Mr Marr said considering the Crown initially owned 51 percent of the Tasman mill and shared in the responsibility for the mill's pollution, it was fitting the compensation claim should go to the Waitangi Tribunal.
In the mid 1990s, the discharges came under the umbrella of the Resource Management Act.
EnvBOP, which is the Act's main administering body as far as mill pollution is concerned, has required higher standards for mill discharges.
Norske Skog Tasman and Carter Holt Harvey Tasman are seeking to renew their resource consents for their discharges at a two-week joint hearing by EnvBOP and Whakatane District Council.
However, Norske Skog and Carter Holt Harvey say they have cleaned up their discharges as far as the available technology has allowed them, and there is little further room for improvement at present.
Mr Marr said that was not good enough and Ngati Rangitihi would be calling for higher standards during the hearing.
For example, the iwi was seeking to have the river re-directed through the Matata lagoon.
However, the tribe appears likely to be disappointed.
In an overview of the legal issues arising from the hearing EnvBOP's counsel Paul Cooney told the hearing's committee that opposition to the consent applications on the grounds Treaty claims to the river would be compromised were "irrelevant".

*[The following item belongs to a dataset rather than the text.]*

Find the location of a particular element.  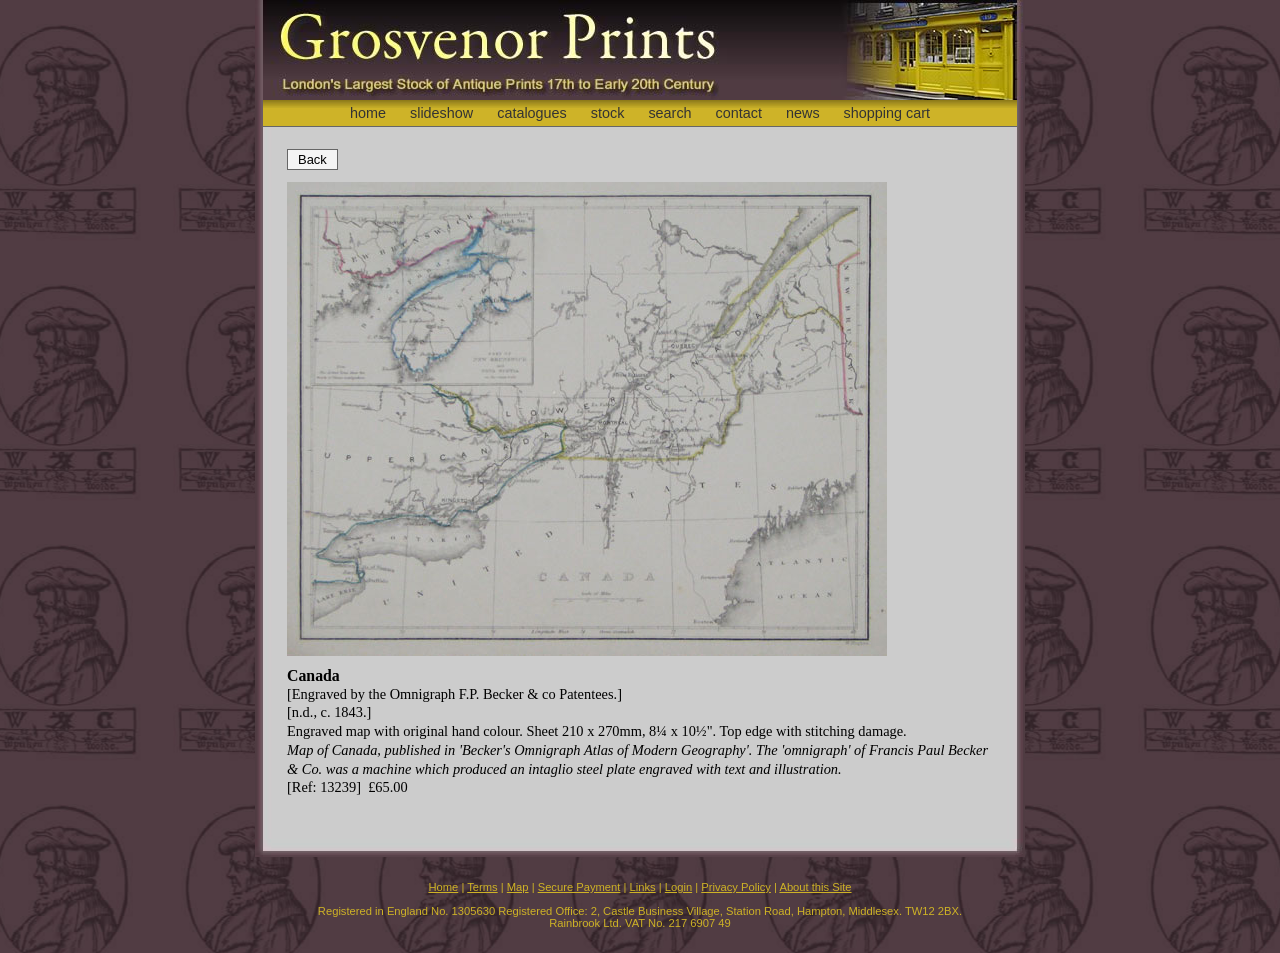

Login is located at coordinates (678, 887).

The Green party, too, was likely to be disappointed. It wanted stricter control on greenhouse gasses emitted from the mill.
But Mr Cooney said the committee was not legally allowed to recognise the effects of such a discharge on climate change, because it was an issue to be dealt with at a national level.

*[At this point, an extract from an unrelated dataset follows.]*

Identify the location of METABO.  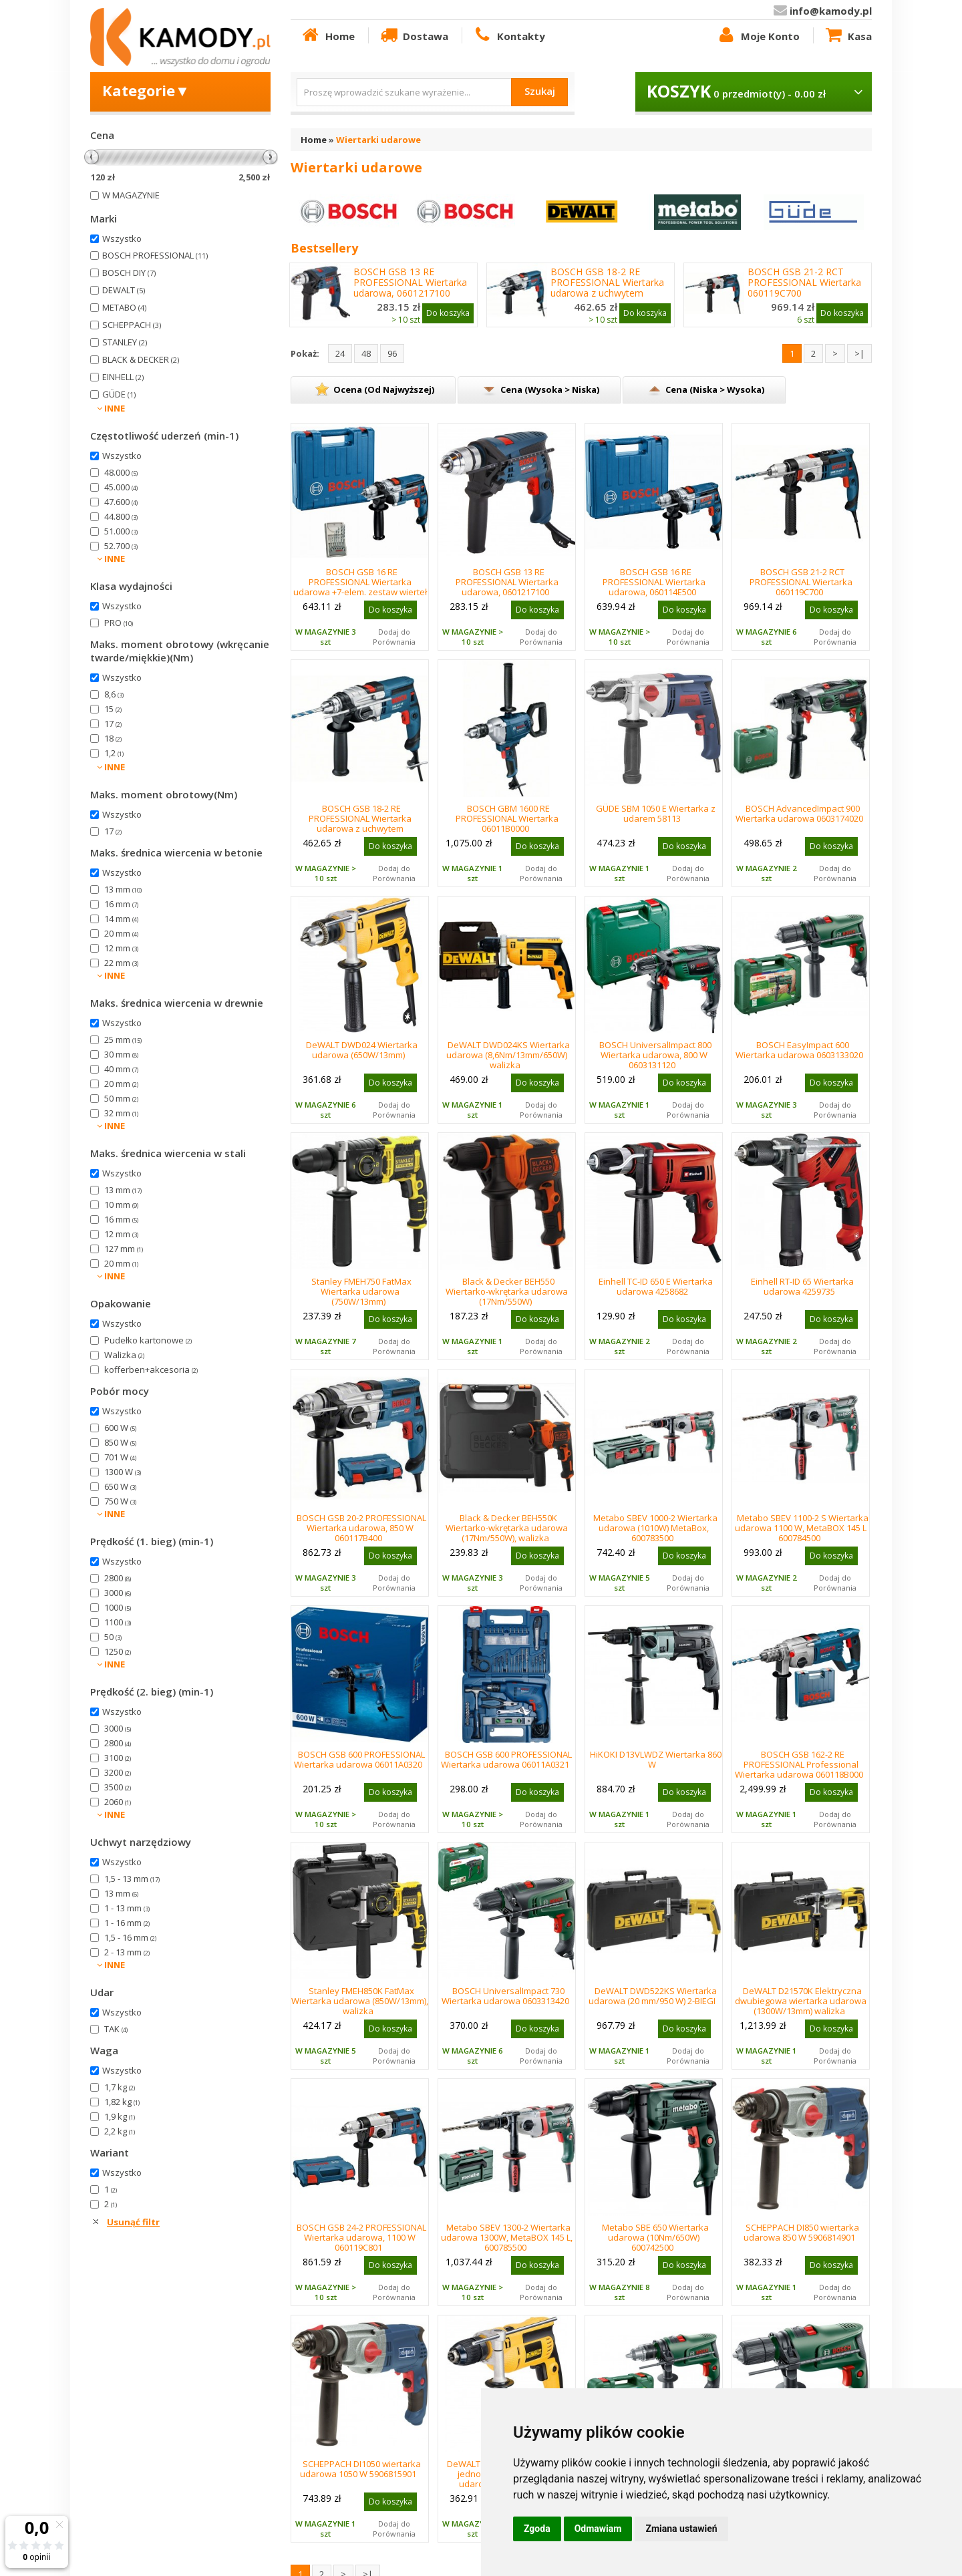
(124, 307).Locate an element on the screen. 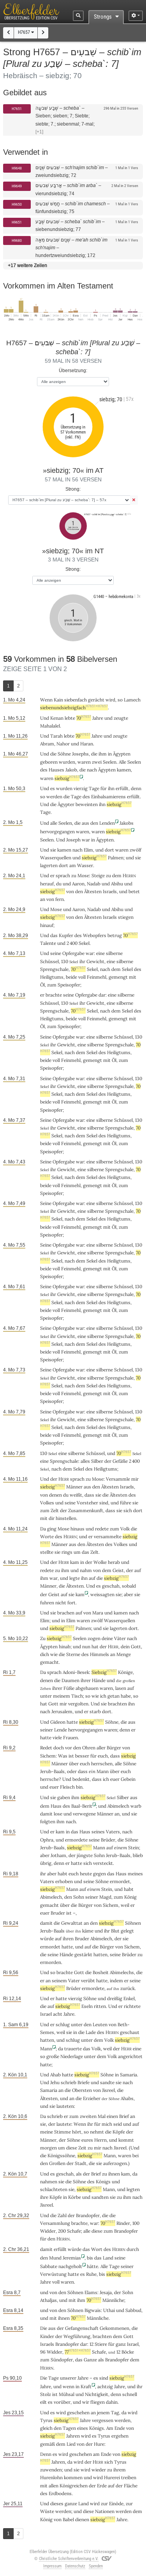 The height and width of the screenshot is (2576, 146). Geist is located at coordinates (118, 1570).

Norske Skog and Carter Holt will receive 35-year terms for their consents if recommendations by EnvBOP staff members are approved.
The resource consent applications attracted about 36 submissions, most in opposition.
EnvBOP's staff recommendations on the applications are contained in the agenda for the hearing.
The mill owners sought 35-year terms – the maximum allowed under the Resource Management Act – to give them "operational certainty".
Carter Holt Harvey is seeking consents with appropriate conditions to give it the confidence it needs for a $50 million investment – upgrading its recovery boiler.
Special consent conditions recommended by EnvBOP staff members will allow the consents to be reviewed from time to time during the course of their 35-year terms.